Option 2: Columnar Databases

Columnar databases are optimized for analytical queries, aggregations, and high-volume time-series data. If you need to index several billion transactions, columnar databases like ClickHouse or Cassandra are your best option. Use ClickHouse when you need real-time analytical queries on large datasets — it’s optimized for fast reads, aggregations, and time-series analysis. Use Cassandra when you need extremely high write throughput, effortless horizontal scaling and high fault tolerance. This makes it ideal for continuously ingesting massive volumes of Solana data.

Implementation example:

We will show how to store token transfers in a ClickHouse database. For this purpose, create a table that uses the MergeTree table engine. It is designed for high ingest rates, so it’s ideal for indexing. Use this command: 
CREATE TABLE token_transfers (
    block_time DateTime,
    slot UInt64,
    signature FixedString(64),
    token_mint FixedString(32),
    source_address FixedString(32),
    destination_address FixedString(32),
    amount UInt64,
    decimals UInt8,
    program_id FixedString(32),
    date Date DEFAULT toDate(block_time)
)
ENGINE = MergeTree()
PARTITION BY toYYYYMM(date)
ORDER BY (token_mint, date)
SETTINGS index_granularity = 8192;
In this setup, (token_mint, date) is set as both the primary key and sorting key. ClickHouse will order the data on disk according to your sort key. This is optimal for querying a single token mint, and narrowing down the response by date ranges. Here’s an example query: 
SELECT date, signature, source_address, destination_address, amount
FROM token_transfers
WHERE token_mint = 'EPjFWdd5AufqSSqeM2qN1xzybapC8G4wEGGkZwyTDt1v'
AND block_time BETWEEN '2025-01-01' AND '2025-01-31'
Transaction signatures and addresses are stored using the FixedString(N) data format which stores exactly N bytes. ClickHouse automatically compresses data, which reduces storage costs by 10-20x and improves query performance. To optimize query performances, use Materialized Views to pre-compute common aggregations.

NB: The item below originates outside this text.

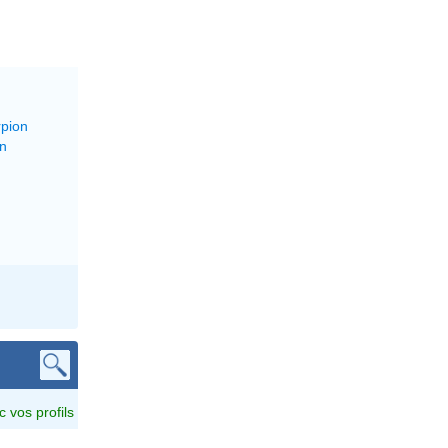
rpion
on
c vos profils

For example, you could pre-compute the daily transfer volume of tokens to be used by volume-related charts on a dashboard.

Option 3: Data Lakes

Data lakes are ideal for storing massive amounts of raw and processed blockchain data for long-term archival and analytical queries. A simple implementation uses the Parquet data format with Amazon Athena. Parquet is a column-oriented data file format designed for efficient data storage and retrieval. Amazon Athena is an interactive query service that allows you to analyze data stored in Amazon S3 using standard SQL without the need to set up infrastructure or load data into a separate database.
Data lakes are only recommended if you need to query large amounts of unstructured data. For the majority of use cases, we recommend using a SQL database (Option 1).

Implementation example:

We want to create an archive of token transfers and query them. First, we need to store them in S3: Create a bucket named solana_index and partition your token transfer data by time using this key structure: 
s3://solana_index/token_transfers/YYYY/MM/DD/part-00000.parquet
Each day’s transfers are stored in a separate Parquet file in its corresponding date folder. As you process transfers from Solana, transform them into the Parquet format and write them to the respective S3 object. Later, you create a table in Athena and connect it to the bucket. This allows you to run queries like this directly on the data in the bucket: 
SELECT block_time, signature, source_address, destination_address, amount
FROM token_transfers
WHERE token_mint = 'EPjFWdd5AufqSSqeM2qN1xzybapC8G4wEGGkZwyTDt1v' AND block_time BETWEEN TIMESTAMP '2025-01-01 00:00:00' AND TIMESTAMP '2025-01-31 23:59:59';

Use Indexing Frameworks

Use Carbon and similar frameworks to avoid writing boilerplate code and set up your indexer in hours rather than days.

Key features:

  • Pre-built decoders for popular programs (Token program, DeFi protocols, Metaplex)
  • Configurable data sources (RPC, LaserStream, Enhanced WebSockets)
  • Built-in support for both backfill and real-time streaming
  • Outputs to multiple storage backends (Postgres comes out of the box)
  • Fully customizable: you can set up your own data sources, decoders and data sinks

Step 3: Keep your index up to date

After backfilling historical data, you need a real-time streaming solution to keep your index up to date with new blockchain activity. Without this, your index becomes stale. We recommend LaserStream gRPC as your default choice for all production indexing use cases. It’s purpose-built for reliable, ultra-low-latency, and fault-tolerant data streaming. Some benefits of using LaserStream include:
  • Historical replay: if your indexer disconnects, LaserStream automatically replays all missed transactions from where you left off
  • Automatic reconnection: our LaserStream SDKs (Rust, Go, JS/TS) seamlessly handle network interruptions for you
  • Node failover: your LaserStream connection aggregates data from multiple nodes simultaneously, ensuring maximum uptime
Combining speed and reliability, LaserStream is ideal for real-time applications like live transaction feeds, trading dashboards, and instant balance updates.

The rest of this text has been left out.